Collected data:

####################

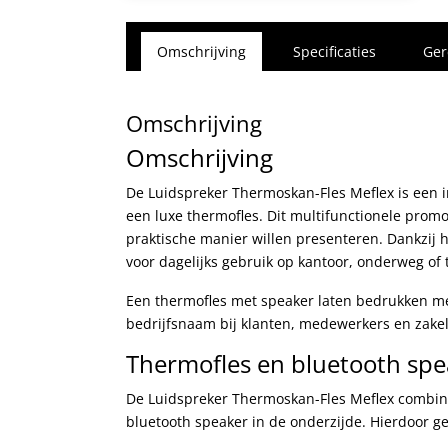
Omschrijving
Specificaties
Ger
Omschrijving
Omschrijving
De Luidspreker Thermoskan-Fles Meflex is een 
een luxe thermofles. Dit multifunctionele promo
praktische manier willen presenteren. Dankzij 
voor dagelijks gebruik op kantoor, onderweg of t
Een thermofles met speaker laten bedrukken me
bedrijfsnaam bij klanten, medewerkers en zakeli
Thermofles en bluetooth spe
De Luidspreker Thermoskan-Fles Meflex combin
bluetooth speaker in de onderzijde. Hierdoor g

####################

Exercise: Give back the data exactly, with no images.

Expected output:
Omschrijving
Specificaties
Ger
Omschrijving
Omschrijving
De Luidspreker Thermoskan-Fles Meflex is een 
een luxe thermofles. Dit multifunctionele promo
praktische manier willen presenteren. Dankzij 
voor dagelijks gebruik op kantoor, onderweg of t
Een thermofles met speaker laten bedrukken me
bedrijfsnaam bij klanten, medewerkers en zakeli
Thermofles en bluetooth spe
De Luidspreker Thermoskan-Fles Meflex combin
bluetooth speaker in de onderzijde. Hierdoor g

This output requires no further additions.